A second man has been arrested in connection with the murder of Donna Keogh, the Middlesbrough teenager who vanished almost 30 years ago, as detectives pursue what has become one of Teesside’s longest-running unsolved cases.
Cleveland Police said a 62-year-old man was arrested in the Manchester area and taken into custody to be interviewed. It follows the earlier arrest of a 64-year-old man from the Leeds area, held on suspicion of murder on 31 March in a joint operation with West Yorkshire Police, who remains on police bail while enquiries continue. Both men have been arrested on suspicion of murder; neither has been charged, and both remain presumed innocent unless proven otherwise in court.

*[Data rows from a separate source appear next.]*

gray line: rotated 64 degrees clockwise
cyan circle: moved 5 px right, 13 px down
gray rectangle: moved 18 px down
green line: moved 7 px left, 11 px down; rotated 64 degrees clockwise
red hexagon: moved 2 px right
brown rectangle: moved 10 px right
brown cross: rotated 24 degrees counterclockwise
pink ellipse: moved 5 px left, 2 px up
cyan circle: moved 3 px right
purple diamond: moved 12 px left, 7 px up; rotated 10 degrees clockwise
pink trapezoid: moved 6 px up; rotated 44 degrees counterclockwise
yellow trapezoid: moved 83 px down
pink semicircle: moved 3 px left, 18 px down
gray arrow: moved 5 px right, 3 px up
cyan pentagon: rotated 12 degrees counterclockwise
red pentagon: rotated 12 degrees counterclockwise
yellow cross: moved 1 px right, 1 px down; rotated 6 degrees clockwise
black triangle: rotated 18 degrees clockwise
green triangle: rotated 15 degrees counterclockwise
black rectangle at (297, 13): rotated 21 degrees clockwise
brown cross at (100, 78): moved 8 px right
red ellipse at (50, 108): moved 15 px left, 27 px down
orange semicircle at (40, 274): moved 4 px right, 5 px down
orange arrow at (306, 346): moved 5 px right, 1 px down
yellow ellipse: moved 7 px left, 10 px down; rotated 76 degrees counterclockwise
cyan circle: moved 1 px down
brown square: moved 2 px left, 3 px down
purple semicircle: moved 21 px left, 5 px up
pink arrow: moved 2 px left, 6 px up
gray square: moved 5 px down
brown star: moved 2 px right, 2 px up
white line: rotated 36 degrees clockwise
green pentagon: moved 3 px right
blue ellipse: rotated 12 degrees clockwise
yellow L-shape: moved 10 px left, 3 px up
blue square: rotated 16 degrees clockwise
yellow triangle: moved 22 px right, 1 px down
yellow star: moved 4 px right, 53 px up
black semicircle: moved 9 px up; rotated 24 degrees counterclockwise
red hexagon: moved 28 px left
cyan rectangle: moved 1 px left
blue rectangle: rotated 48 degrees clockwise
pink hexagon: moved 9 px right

Donna, 17, was last seen in central Middlesbrough on Tuesday 28 April 1998, in the areas of Hartington Road, Aske Road and Bow Street, and is known to have travelled to Leeds at some point that year. At the time she was living with cousins in a flat at Kings House, Central Mews, in the town centre. She was reported missing by her family on 30 May 1998, after the regular contact she usually kept with them suddenly stopped. Despite an extensive investigation, her body has never been found, and police believe she was murdered a short time after she disappeared.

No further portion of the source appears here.